For the third scenario, “AI-Powered Global Order ,” (AI-Driven Global Economic Transformation) the world is characterized by a collaborative and empowered approach to artificial intelligence development and deployment. Global leaders and organizations come together to share expertise and resources, resulting in a coordinated and effective approach to AI technology and applications. The advancements in AI bring new innovations and opportunities for economic and social progress, which are seen across numerous industries. However, there are also challenges to overcome, such as concerns about the impact of AI on privacy, security, and society, leading to increased regulation and scrutiny.
Drivers:
- Increased global cooperation and collaboration in AI development and governance.

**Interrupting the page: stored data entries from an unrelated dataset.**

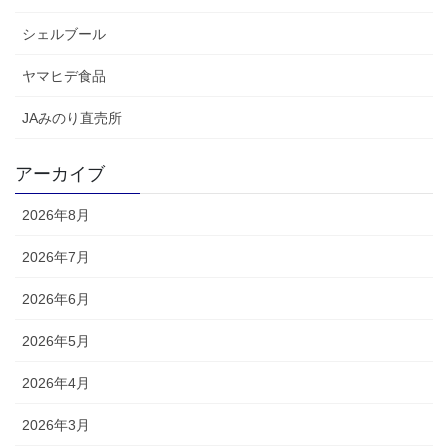
シェルブール
ヤマヒデ食品
JAみのり直売所
アーカイブ
2026年8月
2026年7月
2026年6月
2026年5月
2026年4月
2026年3月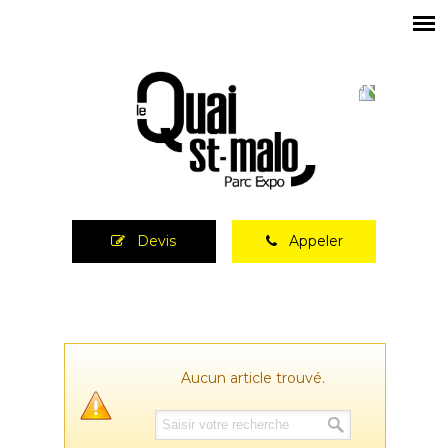
Devis
Appeler
Aucun article trouvé.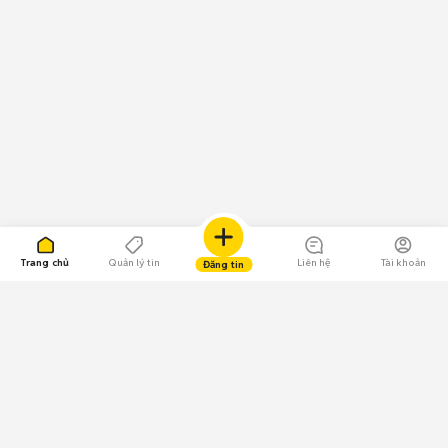
Trang chủ
Quản lý tin
Liên hệ
Tài khoản
Đăng tin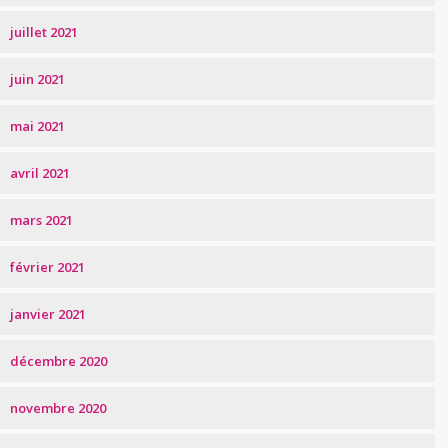
juillet 2021
juin 2021
mai 2021
avril 2021
mars 2021
février 2021
janvier 2021
décembre 2020
novembre 2020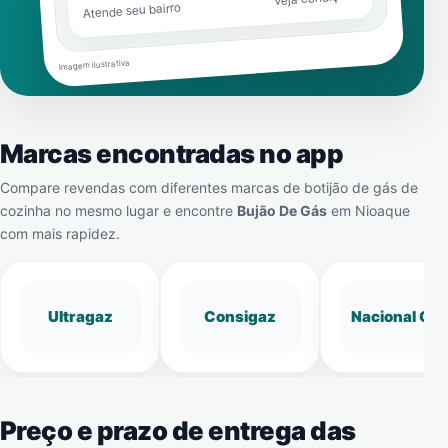
Atende seu bairro
Imagem ilustrativa
Marcas encontradas no app
Compare revendas com diferentes marcas de botijão de gás de
cozinha no mesmo lugar e encontre
Bujão De Gás
em
Nioaque
com mais rapidez.
Ultragaz
Consigaz
Nacional Gá
Preço e prazo de entrega das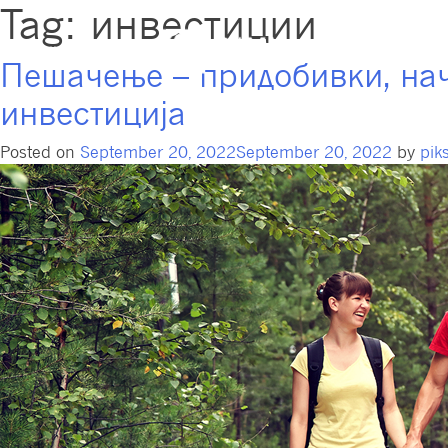
Tag:
инвестиции
Пензиски 
Пешачење – придобивки, нач
инвестиција
Posted on
September 20, 2022
September 20, 2022
by
pik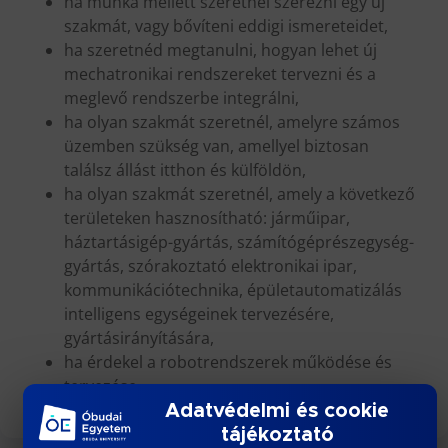
ha munka mellett szeretnél szerezni egy új
szakmát, vagy bővíteni eddigi ismereteidet,
ha szeretnéd megtanulni, hogyan lehet új
mechatronikai rendszereket tervezni és a
meglevő rendszerbe integrálni,
ha olyan szakmát szeretnél, amelyre számos
üzemben szükség van, amellyel biztosan
találsz állást itthon és külföldön,
ha olyan szakmát szeretnél, amely a következő
területeken hasznosítható: járműipar,
háztartásigép-gyártás, számítógéprészegység-
gyártás, szórakoztató elektronikai ipar,
kommunikációtechnika, épületautomatizálás
intelligens egységeinek tervezésére,
gyártásirányítására,
ha érdekel a robotrendszerek működése és
tervezése.
Adatvédelmi és cookie
tájékoztató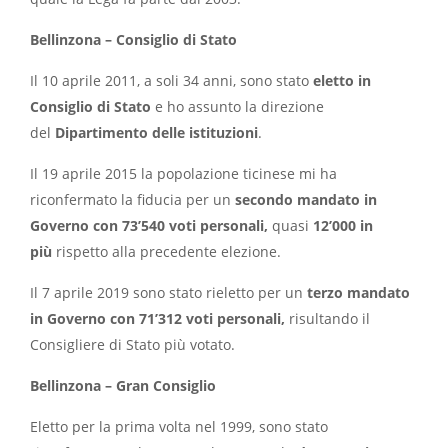
Bellinzona – Consiglio di Stato
Il 10 aprile 2011, a soli 34 anni, sono stato
eletto in
Consiglio di Stato
e ho assunto la direzione
del
Dipartimento delle istituzioni
.
Il 19 aprile 2015 la popolazione ticinese mi ha
riconfermato la fiducia per un
secondo mandato in
Governo con 73’540 voti personali,
quasi
12’000 in
più
rispetto alla precedente elezione.
Il 7 aprile 2019 sono stato rieletto per un
terzo mandato
in Governo con 71’312 voti personali,
risultando il
Consigliere di Stato più votato.
Bellinzona – Gran Consiglio
Eletto per la prima volta nel 1999, sono stato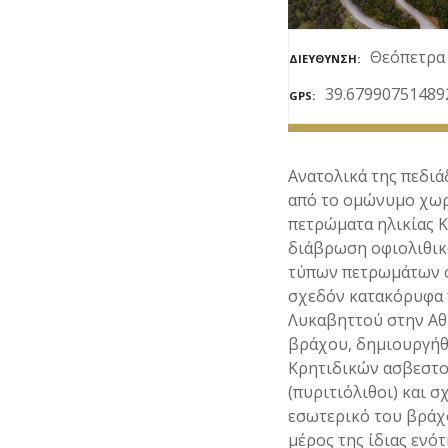
ε
ν
Θεόπετρα 
ΔΙΕΎΘΥΝΣΗ
ο
39.67990751489
GPS
Ανατολικά της πεδιά
από το ομώνυμο χωρ
πετρώματα ηλικίας Κ
διάβρωση οφιολιθικ
τύπων πετρωμάτων ο
σχεδόν κατακόρυφα π
Λυκαβηττού στην Αθ
βράχου, δημιουργήθη
Κρητιδικών ασβεστο
(πυριτιόλιθοι) και 
εσωτερικό του βράχο
μέρος της ίδιας ενό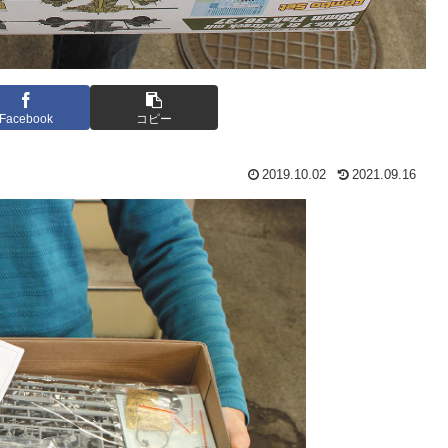
Facebook
コピー
2019.10.02
2021.09.16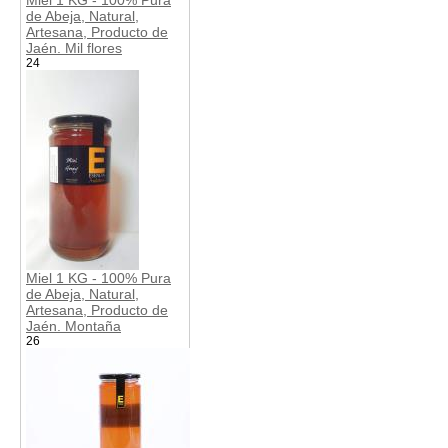
de Abeja, Natural,
Artesana, Producto de
Jaén. Mil flores
24
Miel 1 KG - 100% Pura
de Abeja, Natural,
Artesana, Producto de
Jaén. Montaña
26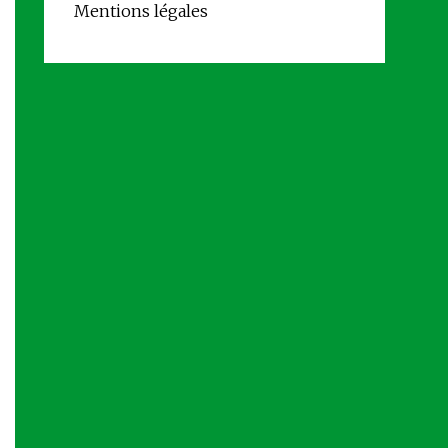
Mentions légales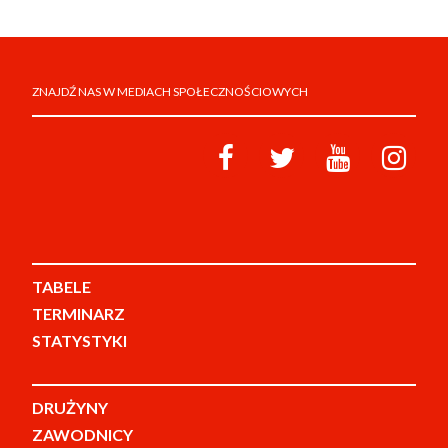
ZNAJDŹ NAS W MEDIACH SPOŁECZNOŚCIOWYCH
TABELE
TERMINARZ
STATYSTYKI
DRUŻYNY
ZAWODNICY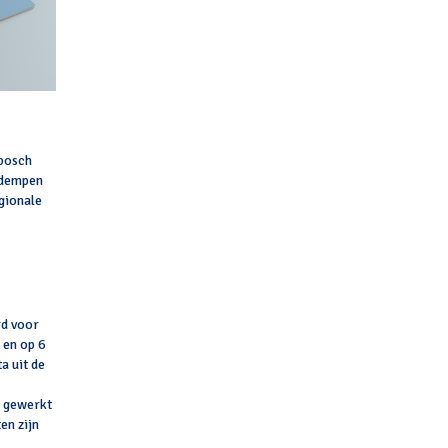
nbosch
 dempen
gionale
rd voor
 en op 6
a uit de
t gewerkt
en zijn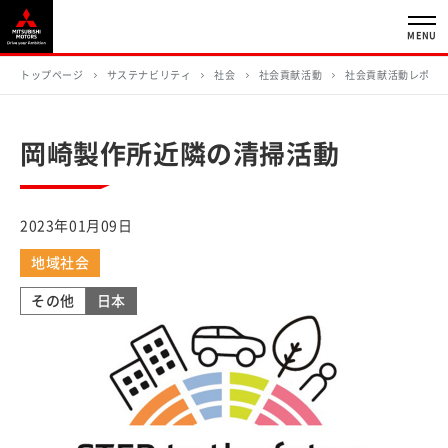
MENU
トップページ
サステナビリティ
社会
社会貢献活動
社会貢献活動レポー
岡崎製作所近隣の清掃活動
2023年01月09日
地域社会
その他
日本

- Advancements in AI technology, leading to new innovations and applications in various industries.
Inhibitors:
- Resistance to change and fears about the impact of AI on society, causing political and social barriers to adoption.
- Privacy and security concerns around AI use, resulting in increased regulation and scrutiny.

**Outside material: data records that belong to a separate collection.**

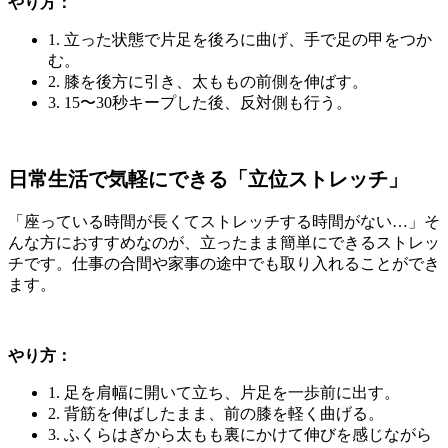
やり方：
1. 立った状態で片足を後ろに曲げ、手で足の甲をつか
む。
2. 膝を後方に引き、太ももの前側を伸ばす。
3. 15〜30秒キープした後、反対側も行う。
日常生活で気軽にできる「立位ストレッチ」
「座っている時間が長くてストレッチする時間がない…」そ
んな方におすすめなのが、立ったまま簡単にできるストレッ
チです。仕事の合間や家事の途中でも取り入れることができ
ます。
やり方：
1. 足を肩幅に開いて立ち、片足を一歩前に出す。
2. 背筋を伸ばしたまま、前の膝を軽く曲げる。
3. ふくらはぎから太もも裏にかけて伸びを感じながら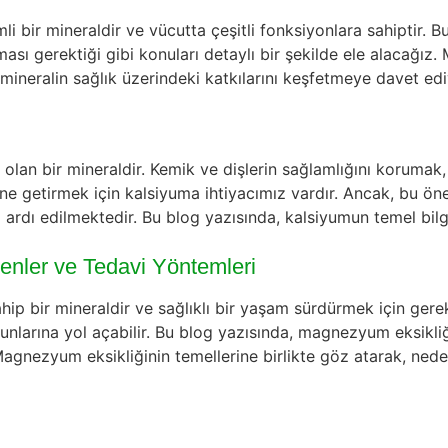
li bir mineraldir ve vücutta çeşitli fonksiyonlara sahiptir.
ılması gerektiği gibi konuları detaylı bir şekilde ele alacağı
i mineralin sağlık üzerindeki katkılarını keşfetmeye davet ed
an bir mineraldir. Kemik ve dişlerin sağlamlığını korumak, k
ne getirmek için kalsiyuma ihtiyacımız vardır. Ancak, bu ön
öz ardı edilmektedir. Bu blog yazısında, kalsiyumun temel bil
denler ve Tedavi Yöntemleri
 bir mineraldir ve sağlıklı bir yaşam sürdürmek için ger
nlarına yol açabilir. Bu blog yazısında, magnezyum eksikliğin
 Magnezyum eksikliğinin temellerine birlikte göz atarak, ned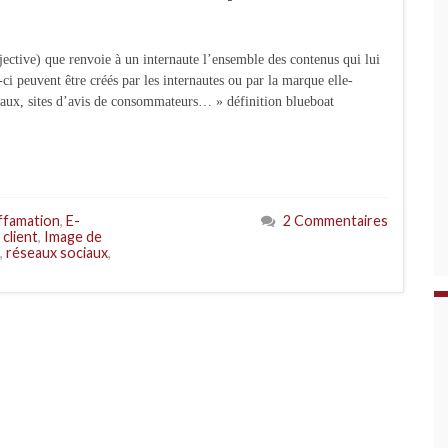
ective) que renvoie à un internaute l’ensemble des contenus qui lui
ci peuvent être créés par les internautes ou par la marque elle-
iaux, sites d’avis de consommateurs… » définition blueboat
ffamation
,
E-
2 Commentaires
 client
,
Image de
,
réseaux sociaux
,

For the fourth scenario, “Global Partnership for AI Peace and Prosperity”, (Passive AI-Driven Economic Environment) the international community has come together with the realization of AI’s immense potential to drive economic growth, solve global challenges, and enhance quality of life. It has become evident that responsible development and deployment of AI require global cooperation and collaboration.
As a result, nations are collaborating to establish a unified approach to AI governance and regulation, emphasizing trust, transparency, and ethical principles. This cooperation has overcome resistance to change, generated new opportunities for innovation, and instilled a more positive outlook for the future of AI.

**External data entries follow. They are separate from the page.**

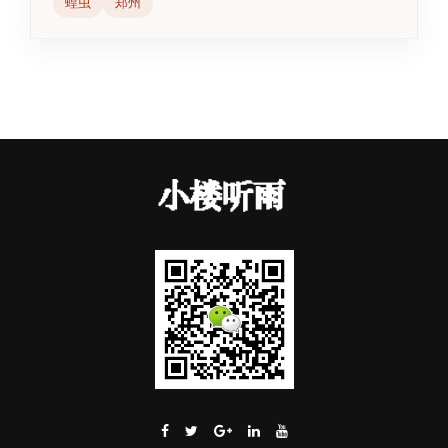
蝗虫
郑州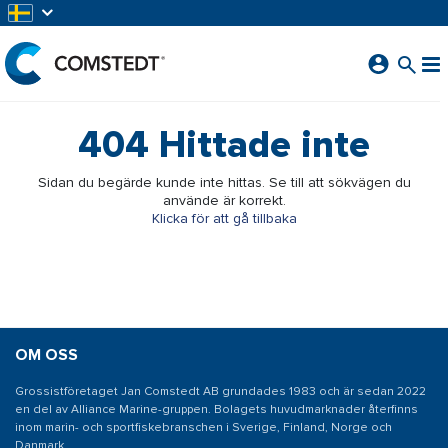
HOPPA TILL HUVUDINNEHÅLL
404
Hittade inte
Sidan du begärde kunde inte hittas. Se till att sökvägen du
använde är korrekt.
Klicka för att gå tillbaka
OM OSS
Grossistföretaget Jan Comstedt AB grundades 1983 och är sedan 2022
en del av Alliance Marine-gruppen. Bolagets huvudmarknader återfinns
inom marin- och sportfiskebranschen i Sverige, Finland, Norge och
Danmark.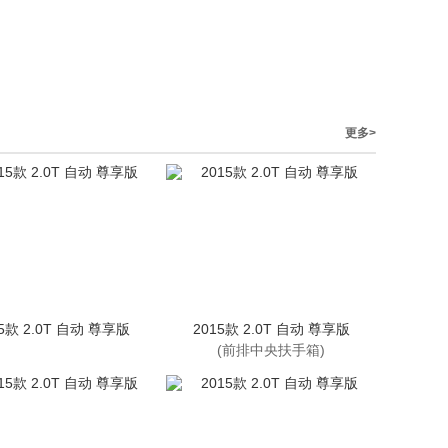
更多>
15款 2.0T 自动 尊享版
2015款 2.0T 自动 尊享版
(前排中央扶手箱)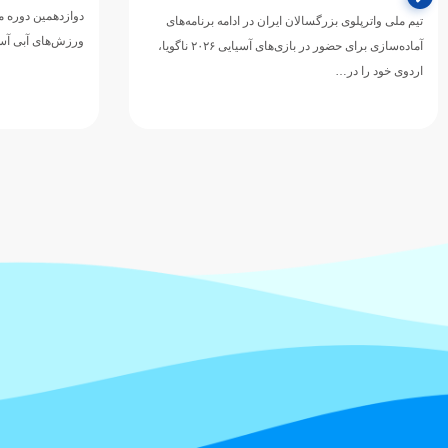
دوازدهمین دوره 
تیم ملی واترپلوی بزرگسالان ایران در ادامه برنامه‌های
ورزش‌های آبی آسی
آماده‌سازی برای حضور در بازی‌های آسیایی ۲۰۲۶ ناگویا،
اردوی خود را در…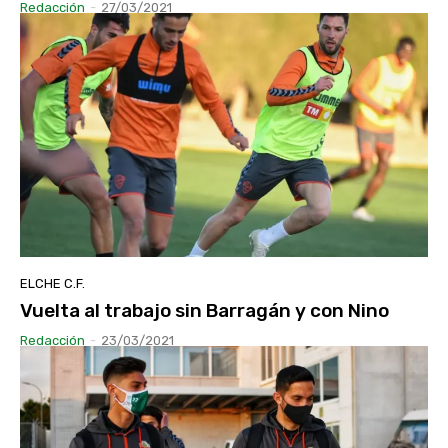
Redacción
-
27/03/2021
ELCHE C.F.
Vuelta al trabajo sin Barragán y con Nino
Redacción
-
23/03/2021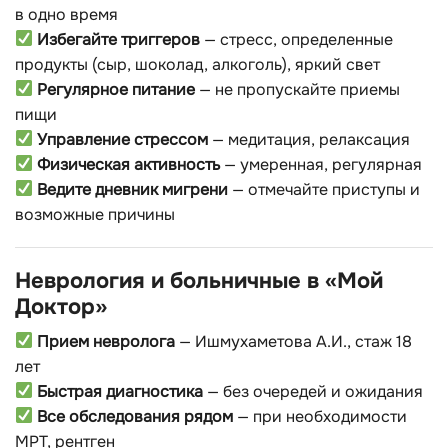
в одно время
Избегайте триггеров
— стресс, определенные
продукты (сыр, шоколад, алкоголь), яркий свет
Регулярное питание
— не пропускайте приемы
пищи
Управление стрессом
— медитация, релаксация
Физическая активность
— умеренная, регулярная
Ведите дневник мигрени
— отмечайте приступы и
возможные причины
Неврология и больничные в «Мой
Доктор»
Прием невролога
— Ишмухаметова А.И., стаж 18
лет
Быстрая диагностика
— без очередей и ожидания
Все обследования рядом
— при необходимости
МРТ, рентген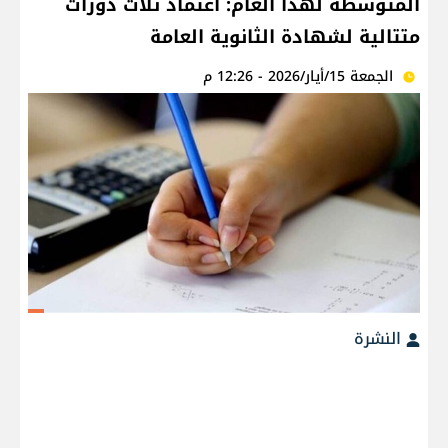
المتوسطة لهذا العام: اعتماد ثلاث دورات
متتالية لشهادة الثانوية العامة
الجمعة 15/أيار/2026 - 12:26 م
النشرة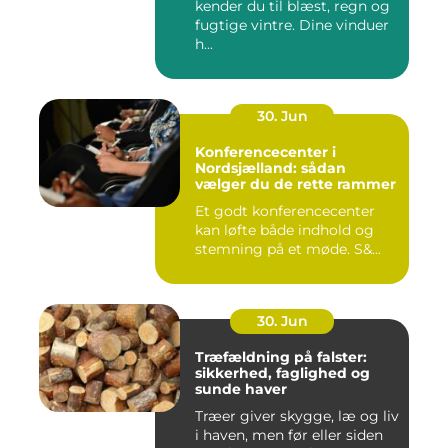
kender du til blæst, regn og
fugtige vintre. Dine vinduer
h...
30. Jun
Konferencecenter i
Nordsjælland: sådan
vælger du de rette rammer
Et godt konferencecenter
kan løfte både indhold og
stemning på et møde. S&...
30. Jun
Træfældning på falster:
sikkerhed, faglighed og
sunde haver
Træer giver skygge, læ og liv
i haven, men før eller siden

AI has emerged as a significant driver of economic growth and social progress, creating new jobs, enhancing healthcare, and increasing access to information and services. At the same time, the international community is striving to guarantee that the benefits of AI are distributed equitably and that its negative impacts are mitigated through effective regulation and governance.
Overall, this scenario is characterized by a high degree of collaboration, cooperation, and trust, as well as a strong commitment to responsible AI development and deployment.
Drivers:
- Increasing recognition of the potential benefits of AI for society and the global economy
- Growing momentum for international cooperation and collaboration on AI governance and regulation
Inhibitors:
- Resistance to change and challenges in adopting new technologies and practices
- Political, economic, and ideological differences among nations and stakeholders on the approach to AI regulation and governance
Conclusion
The outcome of AI is fascinating, despite the fact that the work is not yet automated and requires close human supervision, albeit it seems to have more room to be improved. AI also suggests a best and worst case scenario, though the classification is subjective and depends on the values and priorities of stakeholders involved. For example, “Global AI-Powered Peace” could be considered the best case scenario in the context of this scenario planning exercise, while “AI-Fueled Global Tensions” could be considered the worst case scenario. However, this depends on the specific criteria used to define “best” or “worst,” and it doesn’t relate to the generated scenario in this experiment.